Sabía que habría algunas pistas que podrían acercarles a donde estaba oculta Mary Beth McConnell. Sin embargo, a veces la conexión entre un criminal y una localización determinada era tan sutil que existía sólo microscópicamente y aunque Sachs trabajó meticulosamente en el cuarto no encontró nada útil. Solo polvo, restos de quincalla y madera quemada proveniente de los muros que se habían caído durante el incendio del molino, comida, agua, envoltorios vacíos y la cinta adhesiva que Garrett había traído (todo sin etiquetas identificadoras). Encontró el mapa que el pobre Ed Schaeffer había vislumbrado. Mostraba la ruta de Garrett hacia el molino, pero no estaba marcada ninguna otra localización final.
Con todo, investigó dos veces. Luego otra más.
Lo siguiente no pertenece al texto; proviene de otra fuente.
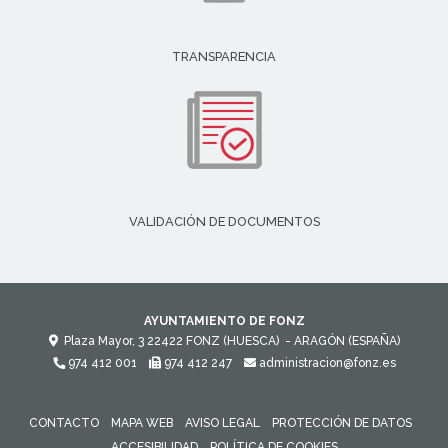
TRANSPARENCIA
VALIDACIÓN DE DOCUMENTOS
AYUNTAMIENTO DE FONZ
Plaza Mayor, 3
22422
FONZ (HUESCA)
- ARAGÓN
(ESPAÑA)
974 412 001
974 412 247
administracion@fonz.es
CONTACTO
MAPA WEB
AVISO LEGAL
PROTECCIÓN DE DATOS
ACCESIBILIDAD
POLÍTICA DE COOKIES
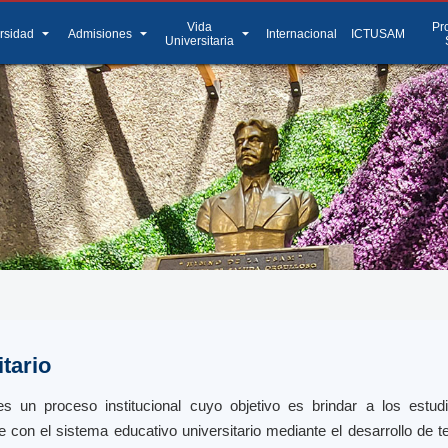
Vida
Pr
arrow_drop_down
arrow_drop_down
arrow_drop_down
rsidad
Admisiones
Internacional
ICTUSAM
Universitaria
tario
es un proceso institucional cuyo objetivo es brindar a los estu
se con el sistema educativo universitario mediante el desarrollo de 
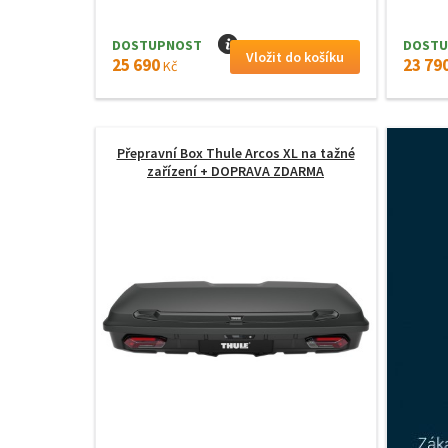
DOSTUPNOST
I
DOSTU
25 690
23 79
Kč
Přepravní Box Thule Arcos XL na tažné
zařízení
+ DOPRAVA ZDARMA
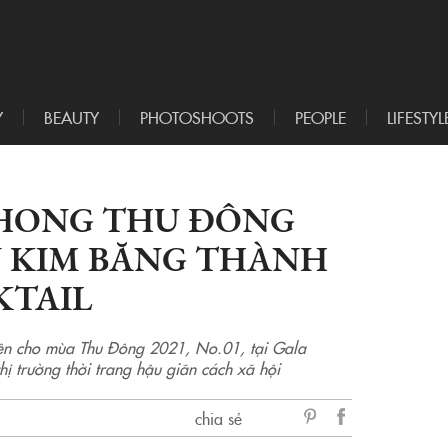
Y
BEAUTY
PHOTOSHOOTS
PEOPLE
LIFESTYL
HONG THU ĐÔNG
ẾN KIM BĂNG THÀNH
KTAIL
iên cho mùa Thu Đông 2021, No.01, tại Gala
ị trường thời trang hậu giãn cách xã hội
chia sẻ
sẻ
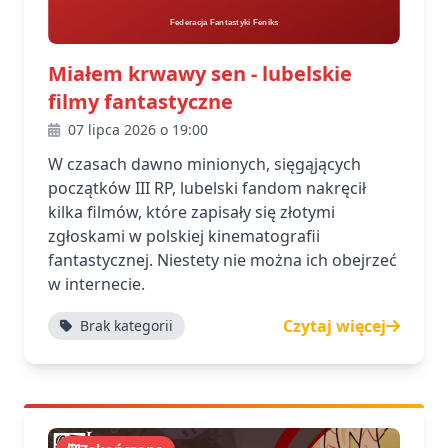
Miałem krwawy sen - lubelskie
filmy fantastyczne
07 lipca 2026 o 19:00
W czasach dawno minionych, sięgąjących
początków III RP, lubelski fandom nakręcił
kilka filmów, które zapisały się złotymi
zgłoskami w polskiej kinematografii
fantastycznej. Niestety nie można ich obejrzeć
w internecie.
Czytaj więcej
Brak kategorii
Parte de ello se debía a las enseñanzas de Rhyme, parte también a la propia naturaleza de Sachs. (¿Y también sería, se preguntó, una táctica inconsciente de dilación? ¿Para posponer lo más posible la cita de Rhyme con la doctora Weaver?).
Luego oyó la voz de Lucy:
—Tengo algo.
Sachs había sugerido que la policía investigara el cuarto de molienda. Allí era donde Lydia les había dicho que había tratado de escapar de Garrett y Sachs razonó de que si había habido una lucha algo podría haber caído de los bolsillos de Garrett. Le había impartido a la policía un curso rápido de cómo caminar por la cuadrícula, le había dicho qué buscar y cómo manipular adecuadamente las pruebas.
—Mira —dijo Lucy con entusiasmo mientras le entregaba a Sachs una caja de cartón—. La encontré oculta detrás de la rueda del molino.
Dentro había un par de zapatos, una chaqueta impermeable, una brújula y un mapa de la costa de Carolina del Norte. Sachs también notó el manto de fina arena que cubría los zapatos y su presencia en los dobleces del mapa.
Lucy empezó a abrir el mapa.
—No —dijo Sachs—. Podría haber alguna pista dentro. Espera hasta que estemos con Lincoln.
—Pero podría haber marcado el lugar donde tiene a Mary Beth.
—Podría haberlo hecho. Pero seguirá marcado cuando lleguemos al laboratorio. Si perdemos un indicio ahora, lo perdemos para siempre. Sigue buscando adentro —añadió—. Yo quiero examinar el sendero por donde iba el chico cuando lo detuvimos. Lleva al agua. Quizá haya escondido un bote por allí. Podría haber otro mapa o algo.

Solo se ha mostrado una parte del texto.